Ce faisant, ledit lecteur commence à parcourir une délectable galerie de portraits, pleins de finesse et d’humour toujours, d’indulgence ou de férocité parfois, galerie où nous situons personnellement l’apport le plus original du livre. Voici Hitler, à tout seigneur tout honneur, « pauvre fils des pavés » révélé par la guerre, volant durant toute cette période d’intuitions géniales en succès éclatants ; Staline, complice provisoire, « tsar moujik… aux yeux jaunes de tigre ». Du côté occidental, des personnalités moins flamboyantes, c’est le moins qu’on puisse dire. Chez nos alliés, Chamberlain « petite tête à visage ahuri de héron noir qui a perdu son bec ». Chez nous, en place de Clemenceau ou de Foch, Gamelin, suffisamment massacré pour que nous lui épargnions le coup de grâce, face à des gaillards comme Manstein ; Giraudoux « gentilhomme exquis des lettres » face à Goebbels. Ainsi défilent des personnages qu’attend dans peu d’années un destin bien varié, de Mussolini à de Gaulle en passant par Darnand, plus une foule d’autres que la mémoire a plus ou moins retenus. Enfin, Daladier et Reynaud ; évitant l’hallali, Arthur Conte les présente l’un comme l’autre de façon mesurée, mettant en avant leurs indéniables qualités et ne s’appesantissant pas trop sur leurs évidentes faiblesses, ne fût-ce que l’envahissement des égéries.

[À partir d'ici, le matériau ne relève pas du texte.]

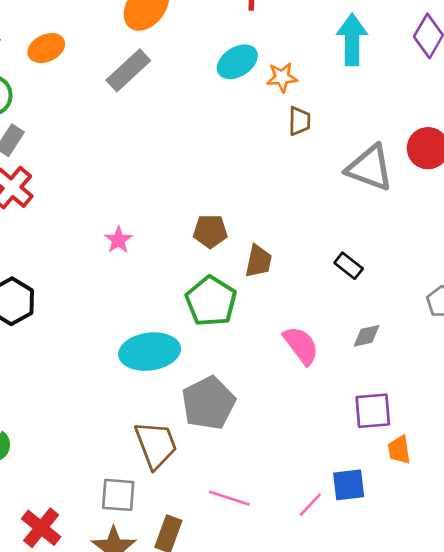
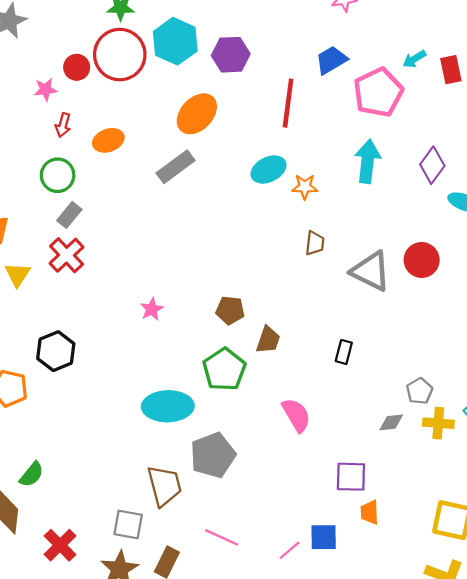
brown trapezoid: (299, 121) -> (315, 243), moved
black rectangle: (349, 266) -> (344, 352), turned 60
gray diamond: (366, 336) -> (391, 422), moved

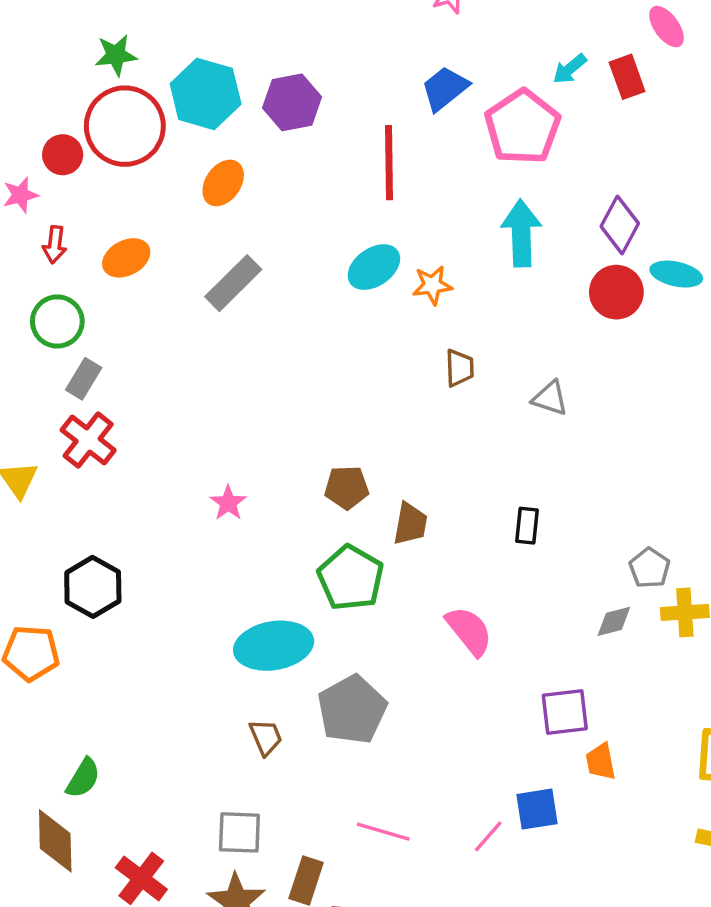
orange ellipse: (197, 114) -> (223, 183), moved, size x0.7
red circle: (422, 260) -> (616, 292), moved
gray triangle: (371, 271) -> (550, 398), size x0.6
brown trapezoid: (164, 486) -> (266, 737), moved, size x0.6

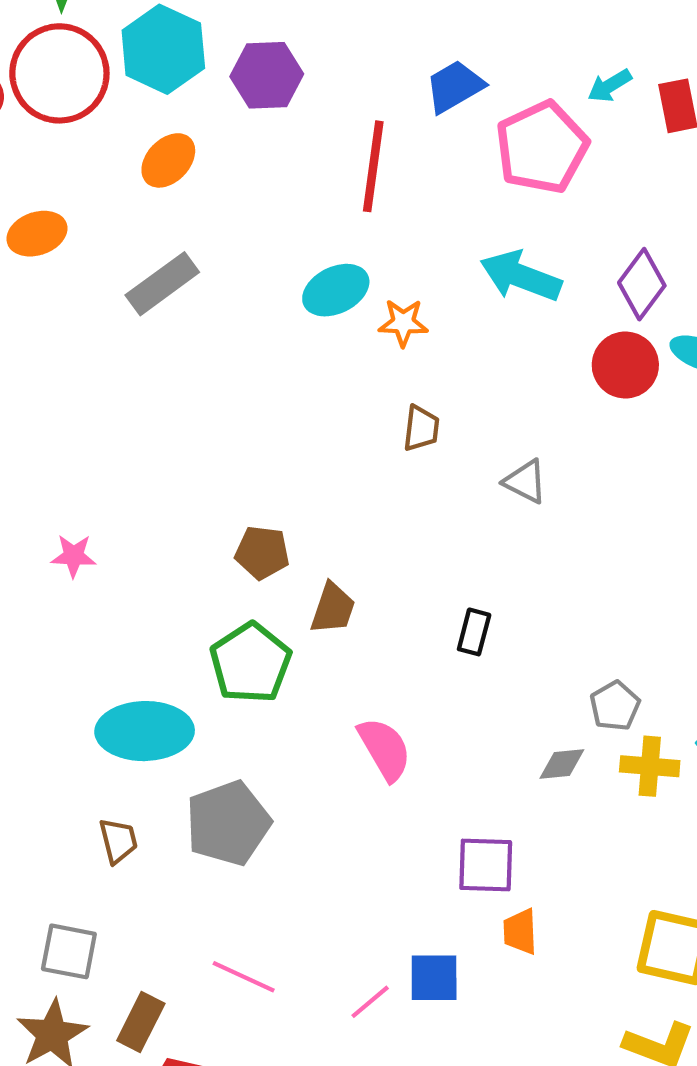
cyan arrow: (521, 233) -> (521, 276), turned -76
pink star: (228, 503) -> (74, 556), moved, turned 30

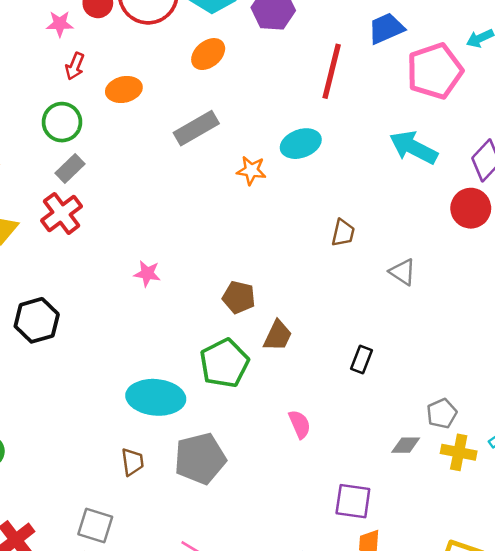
orange star: (403, 323) -> (251, 170), moved
pink star: (74, 556) -> (147, 274), moved
pink semicircle: (385, 749) -> (300, 424), size x0.7

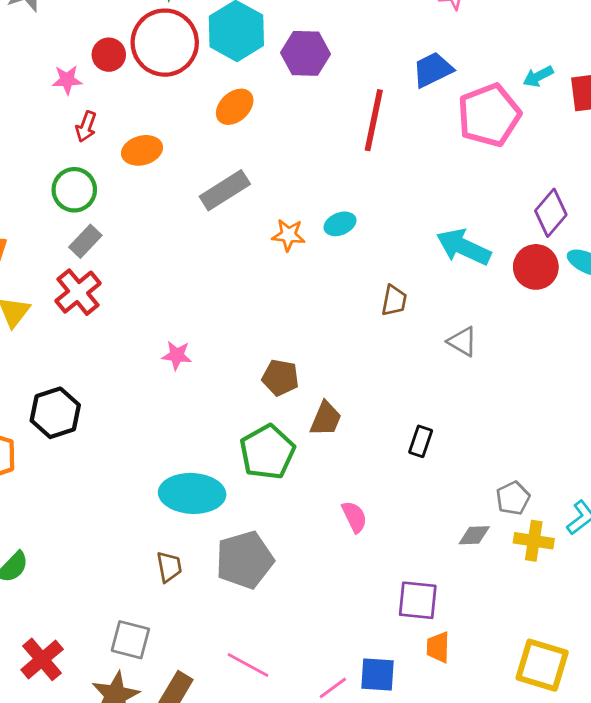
cyan ellipse: (301, 144) -> (340, 224), moved, size x0.7
cyan arrow: (413, 147) -> (464, 247), moved

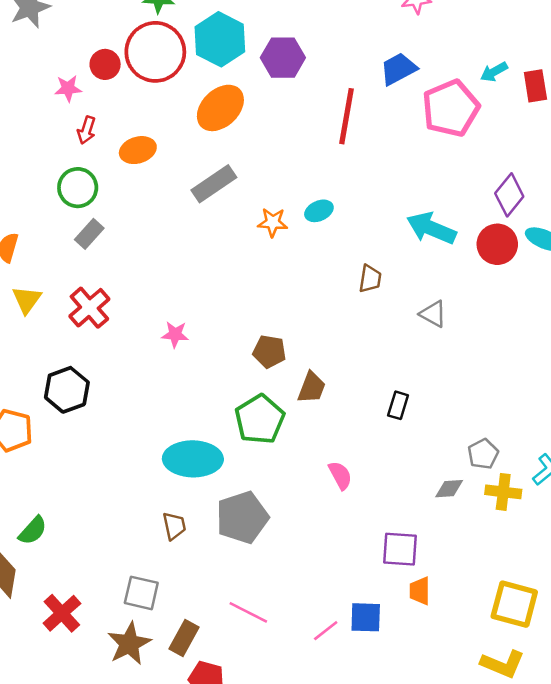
orange ellipse: (235, 107) -> (220, 108), size x1.4
red cross: (78, 292) -> (89, 308), moved

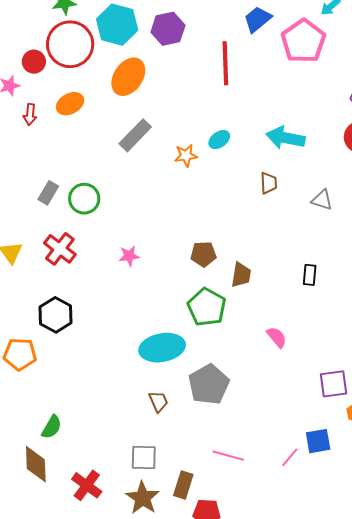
orange ellipse: (138, 150) -> (70, 104), moved
green circle: (78, 188) -> (84, 199), moved
cyan arrow: (431, 228) -> (285, 138), moved

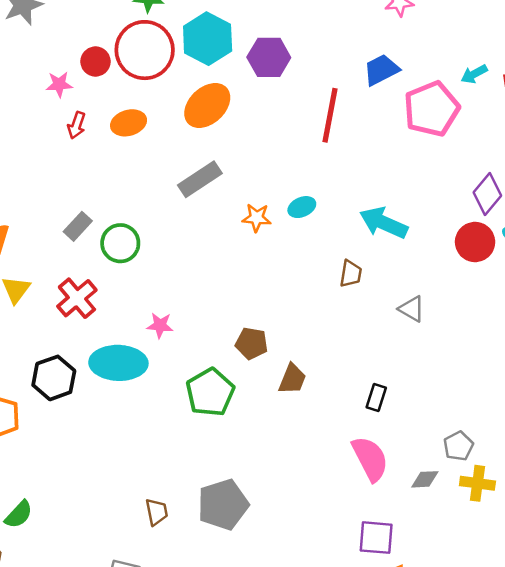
green pentagon: (207, 307) -> (210, 392), moved
pink semicircle: (277, 337) -> (370, 459), moved, size x1.6
cyan ellipse: (162, 348) -> (118, 363), moved

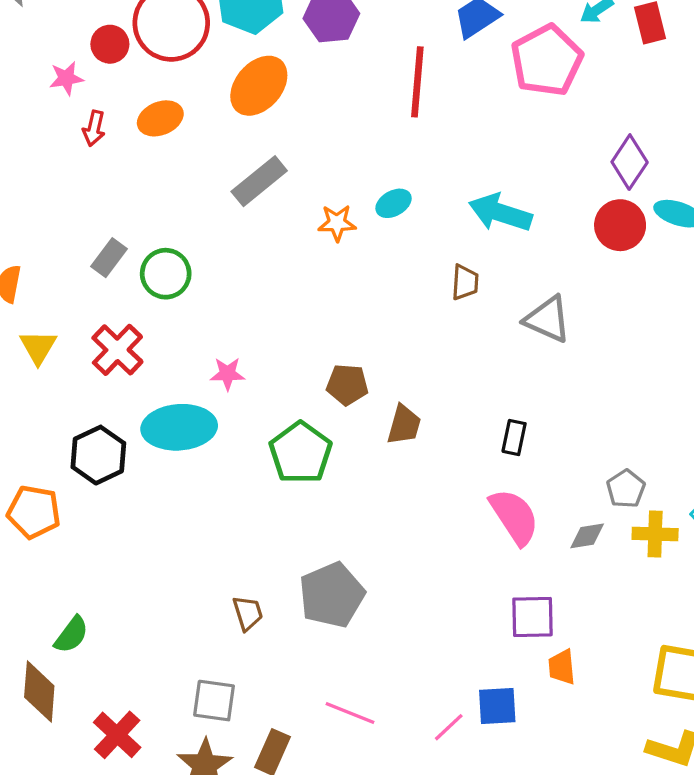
gray triangle: (412, 309) -> (548, 319), size x1.4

L’auteur, familier des médias, a pillé — et ne s’en cache pas — les collections des journaux de l’époque, jusqu’à L’Indépendant des Pyrénées-Orientales qu’on suppose cher à son cœur. Le style un peu accrocheur (« l’énorme fauve prêt à bondir ») s’en ressent, avec cette tournure en cascade. courante chez lui (« et la pétarade de s’accentuer, et les blessés de gémir… ») et des reportages quelquefois désopilants (la musique moscovite « exécutant sans fausse note le Horst Wessel Lied », la tournée de Summer Welles accompagné de son « inséparable valet de chambre », ou encore ce quasi-conseil de cabinet présidé par Hélène de Portes), le tout alternant avec des raccourcis menés tambour battant et quelques à-peu-près, citant « Mgr Tito » comme président slovaque. La drôle de guerre est exposée en quarante-sept courts chapitres relatant les péripéties de ces quelque dix-huit mois qui virent à la fois sur le front français un engourdissement, et à l’extérieur un bouillonnement d’épisodes se déroulant à vive allure : dépeçage de la Pologne accompli à 50 kilomètres par jour, héroïque défense finlandaise sublimée par la blondeur des Lottas, invasion de la Norvège et coupure bien précaire de la route du fer, guerre sur mer illustrée par la fin chevaleresque du Graf Spee, et aussi les démarches d’intermédiaires plus ou moins mandatés, les intrigues romaines, les manœuvres de Roosevelt…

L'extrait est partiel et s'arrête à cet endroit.